Create Your Custom Feed for FREE
Blueliv offers 2 different APIs for free for our members to easily export and integrate relevant data in a standardized format.
1. The Exchange Offers a Real-Time Cyber Threat Map Access and Live Crime Server Activity API
The Blueliv Real-Time Threat Access Map allows you to see at-a-glance actual crime servers that are actively engaged in criminal activity. The Map spotlights the geolocation of threats around the globe in real time.
Beneath the map, a simultaneous feed scrolls with data identifying locations, IP addresses, and the types of threats perpetrators are engaged in. Our Application Program Interface (API) allows you to identify and block threats.
You can integrate the API into your own existing IOC feed using STIX format to detect trending threats early.
Your team can use this data to block possible attacks from infiltrating. The Blueliv API is a premium tool you can access for FREE as part of the community.
2. Create Your Own Community Feed
The Threat Exchange Network enable users to create their own threat intelligence feed directly from the IOCs shared via the Community using APIs to filter IOCs shared by peers and export them in STIX format.
The Exchange Offers a Malware Sandbox
One of the most helpful features available to the Threat Exchange Network is, of course, the free sandbox. Accessing this testing environment will enable you to isolate code, experiment, and observe it while protecting your servers and your data. It allows members to replicate needed functionality to test samples of malware and reverse them.
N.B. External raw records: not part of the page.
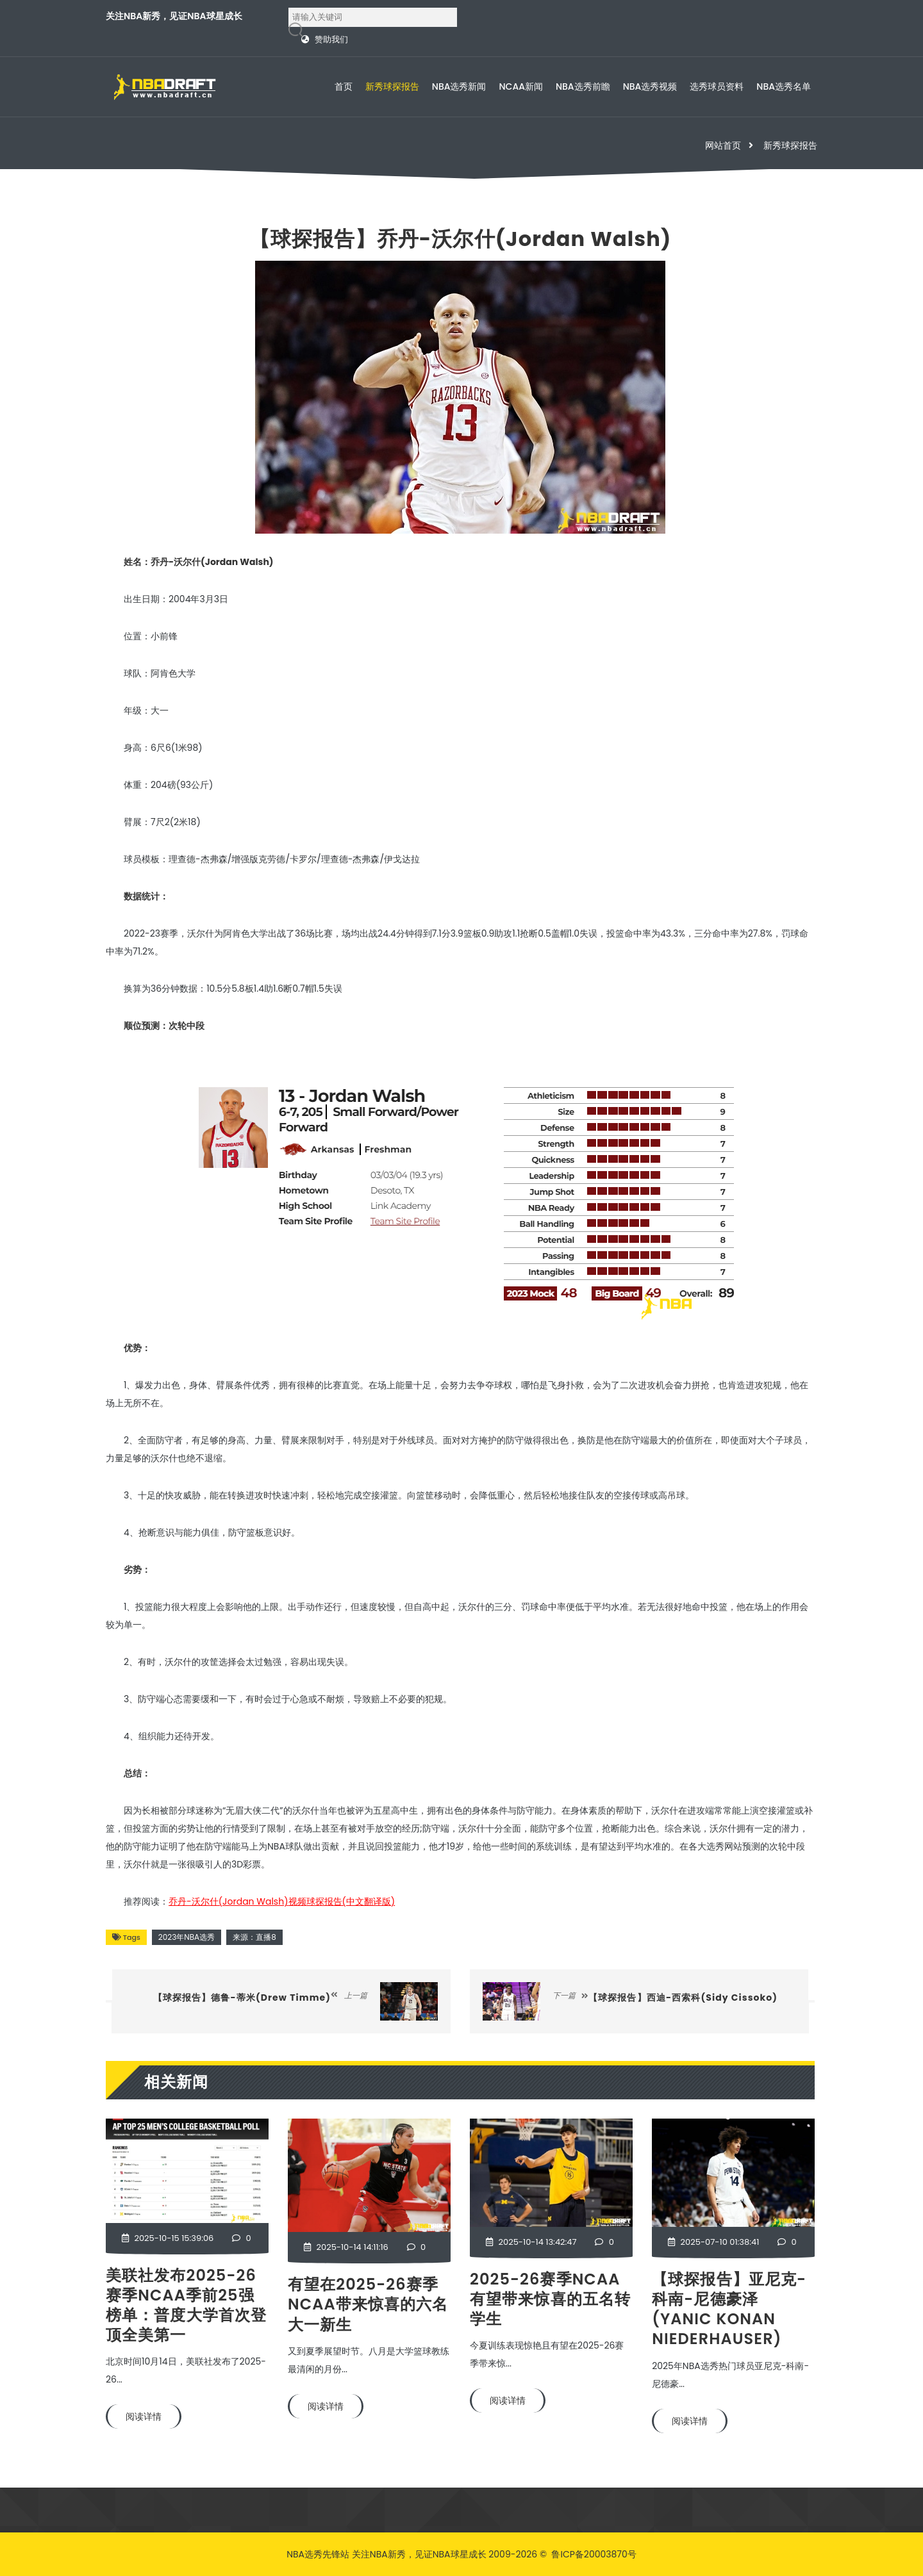 This screenshot has width=923, height=2576. Describe the element at coordinates (650, 86) in the screenshot. I see `NBA选秀视频` at that location.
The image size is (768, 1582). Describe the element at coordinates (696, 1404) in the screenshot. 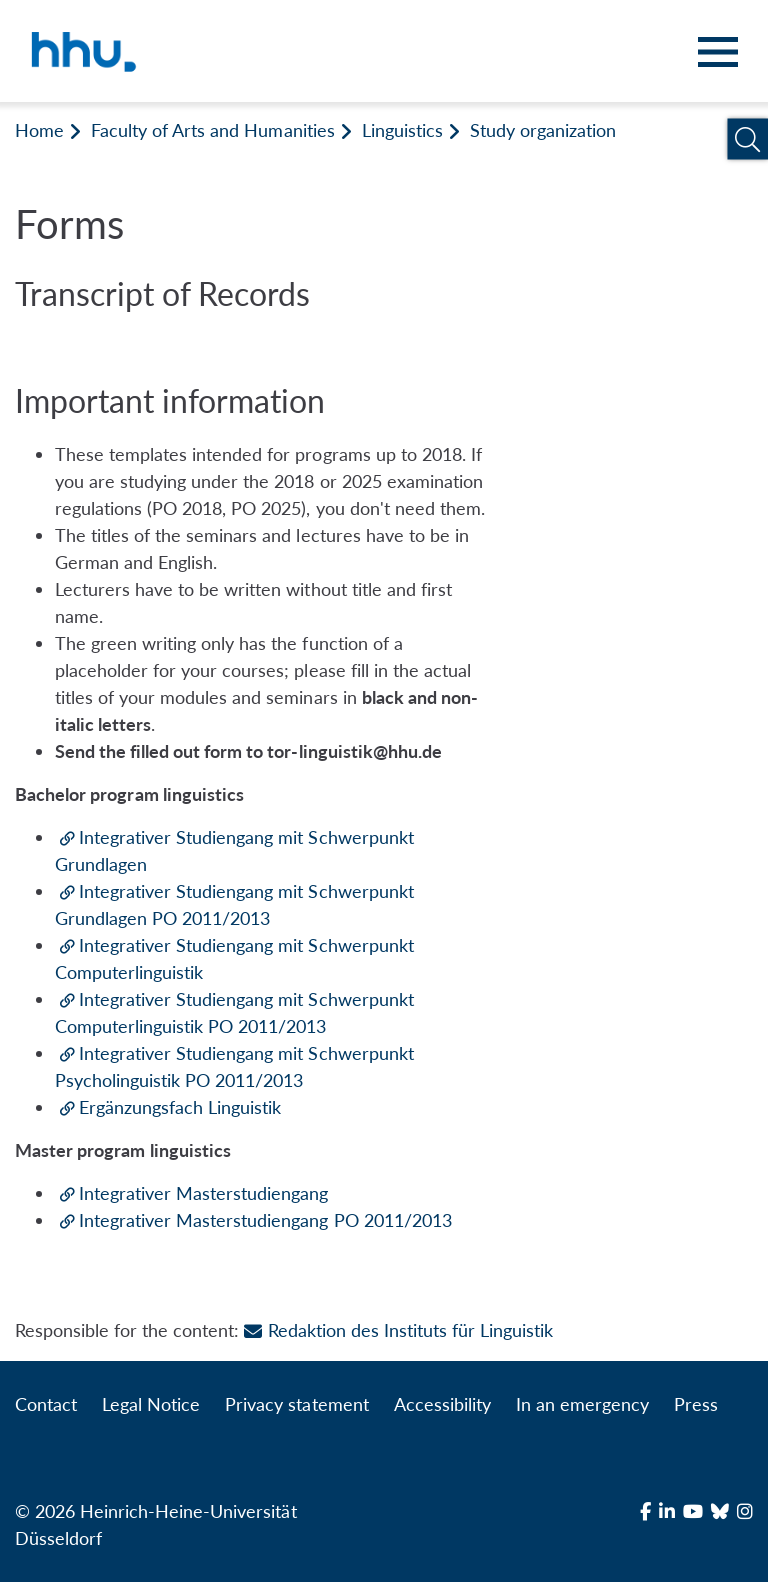 I see `Press` at that location.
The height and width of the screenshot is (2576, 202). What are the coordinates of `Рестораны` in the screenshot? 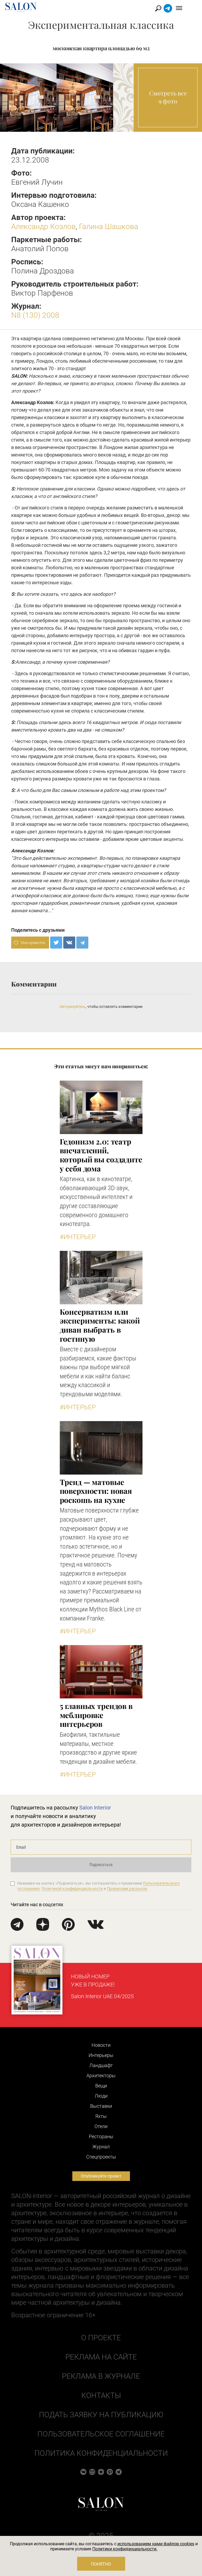 It's located at (101, 2136).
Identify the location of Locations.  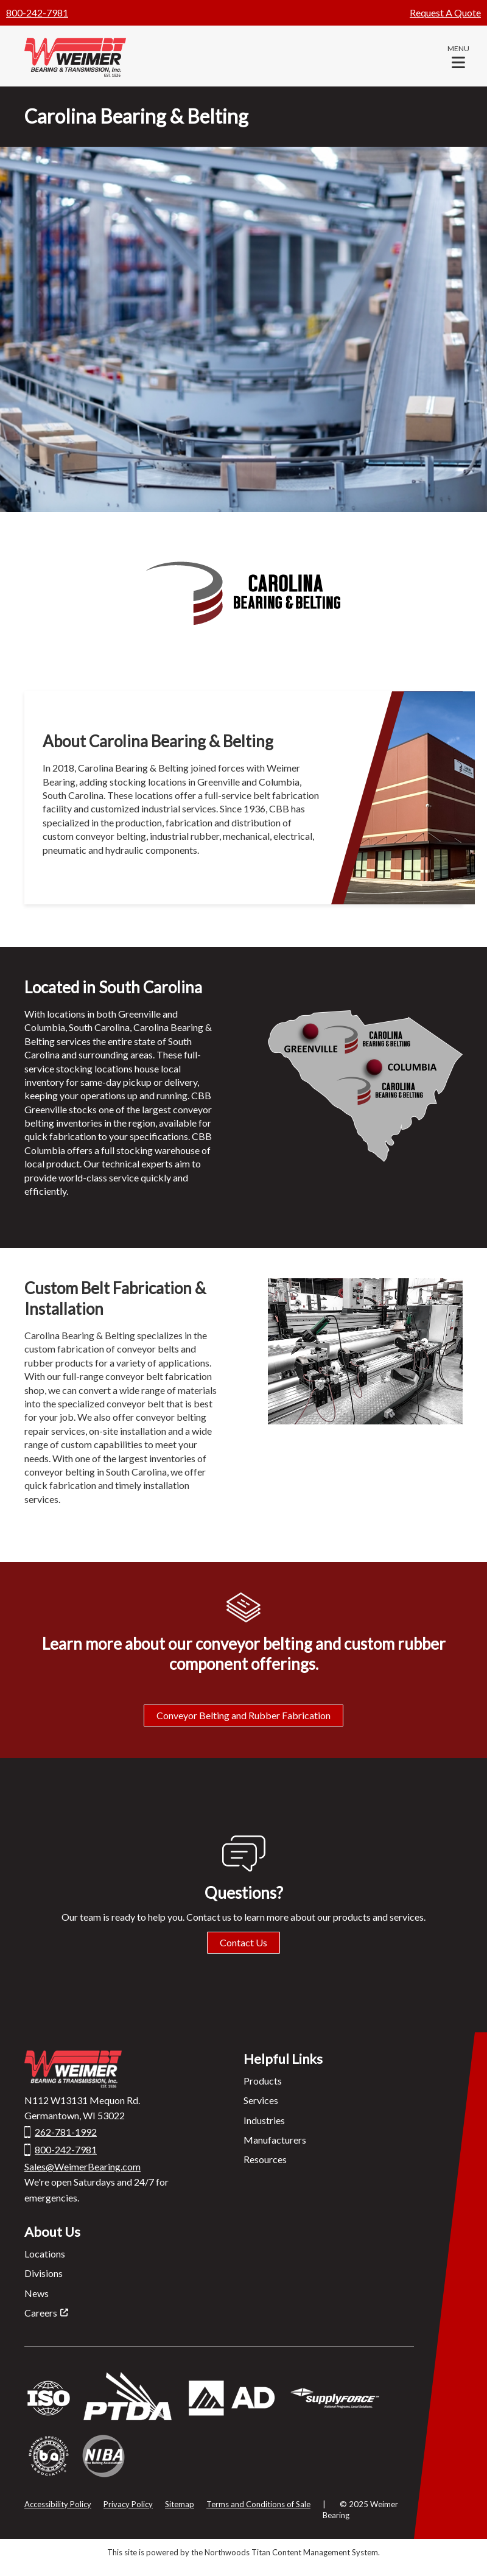 (44, 2253).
A sandbox will give you the ability to test a sample of source code in isolation.
All Specialties Welcome
The intent of this community is to attract the broadest range of specialties and approaches–a hive mind of ethical, super smart people who want to work smarter together, be more effective and save themselves and their companies time and money.
We’re not shy about it. We want to GROW the Threat Exchange Network. Everyone benefits from expanding our group of global specialists in an effort to fight the common enemy–cybercrime.
We’re looking to attract specialists: malware reversers, threat intelligence analysts, incident response specialists, and security engineers from both the public and private sectors.
There are so many outstanding cybersecurity people because the field is very broad.
Sign up and begin taking advantage of the curated content. Read the sparks. Write your own. Start engaging in the discussion and grow your understanding faster than you ever dreamed possible. Cybersecurity professionals work better together.
Dan Geer 2014 Black Hat Keynote:
The service is actually the platform where big league information sharing takes place. It’s where talented new people can receive incremental mentoring with experts in specialized categories.
It’s where people can learn the ‘CANON’ of vital, relevant information in real-time. And, that’s preferably before an attack damages computers and enterprises.
It’s about staying ahead and using IOCs to help identify cyber storms.